It is painfully obvious when you are reading a script AND filming yourself - your eyes are too far from looking at the camera and they just skip about too much. I wanted to see if I could create something that would make it less obvious that I was reading from a script.
So imagine after spending a couple of hours writing a blog post while you were building something, and then being able to feed that blog post straight into an app that would allow you to create a video walkthrough. Not sure if it is going to be a valuable tool, but I do know what I am going to call it: Vidaoke, short for Video Karaoke.
Step 0. Get Your Environment Ready
If you have not already done so, I recommend checking out these 2 posts first:
For Android and iOS KMP Apps: https://blog.dyor.com/writing-a-multi-platform-app-using-kotlin-multi-platform-compose-multi-platform?source=more_articles_bottom_blogs
For WASM / Web KMP Apps: https://blog.dyor.com/publishing-a-kotlin-wasm-website-to-production?source=more_articles_bottom_blogs
Step 1. Visit the KMP Wizard
Head to Kotlin Multiplatform New Project Wizard and select what options you want. I am going to try the quad-fecta (I guess the proper term for "all 4" is Quadrella) with Android, iOS, Desktop, and Web.
Step 2. Open in Android Studio or Fleet
Once you have downloaded your starter project from the Wizard, open it in your IDE of choice. Today, I am going to use Fleet so that I can more easily test the Web/WASM portion of this - but either Android Studio or Fleet will work.
Step 3. Push it to GitHub
Click on the Git Unavailable > Init Git Repository.
Go to GitHub and create a new empty repo. Copy the URL of the repo.

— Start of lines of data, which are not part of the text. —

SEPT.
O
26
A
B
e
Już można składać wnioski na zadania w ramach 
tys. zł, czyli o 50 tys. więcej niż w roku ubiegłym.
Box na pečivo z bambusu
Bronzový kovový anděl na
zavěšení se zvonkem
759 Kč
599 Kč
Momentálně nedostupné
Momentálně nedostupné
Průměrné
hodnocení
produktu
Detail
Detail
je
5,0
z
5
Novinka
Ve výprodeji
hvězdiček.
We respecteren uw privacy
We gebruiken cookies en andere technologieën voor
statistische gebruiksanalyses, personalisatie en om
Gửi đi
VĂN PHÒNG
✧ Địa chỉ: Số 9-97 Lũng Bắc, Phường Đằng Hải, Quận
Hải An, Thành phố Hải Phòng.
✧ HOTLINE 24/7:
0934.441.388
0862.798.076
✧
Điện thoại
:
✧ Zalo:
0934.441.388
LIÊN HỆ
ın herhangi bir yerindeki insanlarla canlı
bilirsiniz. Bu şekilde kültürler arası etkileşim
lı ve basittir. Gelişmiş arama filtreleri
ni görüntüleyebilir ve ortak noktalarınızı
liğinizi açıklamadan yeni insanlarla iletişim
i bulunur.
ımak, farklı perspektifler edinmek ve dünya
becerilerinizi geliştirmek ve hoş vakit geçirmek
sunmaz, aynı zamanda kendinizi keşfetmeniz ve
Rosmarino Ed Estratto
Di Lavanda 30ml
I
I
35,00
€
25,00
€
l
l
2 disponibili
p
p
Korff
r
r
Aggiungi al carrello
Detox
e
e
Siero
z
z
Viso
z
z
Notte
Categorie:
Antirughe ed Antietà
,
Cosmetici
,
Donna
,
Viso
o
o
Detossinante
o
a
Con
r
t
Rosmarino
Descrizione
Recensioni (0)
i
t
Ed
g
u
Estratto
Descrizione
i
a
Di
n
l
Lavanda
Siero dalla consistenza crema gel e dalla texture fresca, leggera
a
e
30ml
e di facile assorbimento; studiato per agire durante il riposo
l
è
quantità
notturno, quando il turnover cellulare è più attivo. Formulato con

Open a terminal and add the remote git remote add main
https://github.com/dyor/vidaoke
(replacing https://github.com/dyor/vidaoke
with your repo URL).
Now click on Git on the top left. Commit all of the changes (message: "initial commit") + click the Push button bottom left and accept the Git Push prompt.
Follow the steps to generate a token between your local GitHub repo and your remote repo, and you are done with setup.
Step 4. Make Sure It Runs
We have not made any code changes to what the Wizard created for us, so this should not be a problem. This is really testing out that your environment is properly set up. Make sure your Kotlin Multiplatform app properly runs in Android, iOS, Desktop, and WASM/Web.

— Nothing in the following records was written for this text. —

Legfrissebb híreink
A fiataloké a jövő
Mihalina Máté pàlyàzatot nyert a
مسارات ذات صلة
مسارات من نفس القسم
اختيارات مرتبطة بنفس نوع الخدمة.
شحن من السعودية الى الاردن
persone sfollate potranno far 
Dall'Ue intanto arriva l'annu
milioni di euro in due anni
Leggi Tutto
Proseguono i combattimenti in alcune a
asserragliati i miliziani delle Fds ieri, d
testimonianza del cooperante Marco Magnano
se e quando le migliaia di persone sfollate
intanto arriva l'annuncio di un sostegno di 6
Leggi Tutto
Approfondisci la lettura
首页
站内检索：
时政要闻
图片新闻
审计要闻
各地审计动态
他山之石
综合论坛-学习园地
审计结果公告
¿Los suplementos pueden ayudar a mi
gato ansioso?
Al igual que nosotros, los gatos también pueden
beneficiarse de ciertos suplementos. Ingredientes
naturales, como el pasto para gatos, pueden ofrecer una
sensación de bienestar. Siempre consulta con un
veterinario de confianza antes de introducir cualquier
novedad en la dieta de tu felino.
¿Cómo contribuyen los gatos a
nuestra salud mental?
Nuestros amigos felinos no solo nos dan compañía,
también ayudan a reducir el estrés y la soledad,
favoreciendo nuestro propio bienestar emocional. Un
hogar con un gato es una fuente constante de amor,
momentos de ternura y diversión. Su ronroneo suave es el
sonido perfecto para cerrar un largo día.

Step 5. Make 1000 Code Changes to Get the Perfect Teleprompter Experience
You can see the final code at https://github.com/dyor/vidaoke - in short there is a setup screen where you specify what the text should say and then a run screen where the app walks through the text. You can test out the WASM/Web experience yourself at https://dyor.github.io/vidaoke/ (you cannot use an iPhone or iPad for this - they do not support WASM), but it should work on other devices - let me know if that is incorrect.
This now does what I need it to do, but if you want to see a change let me know.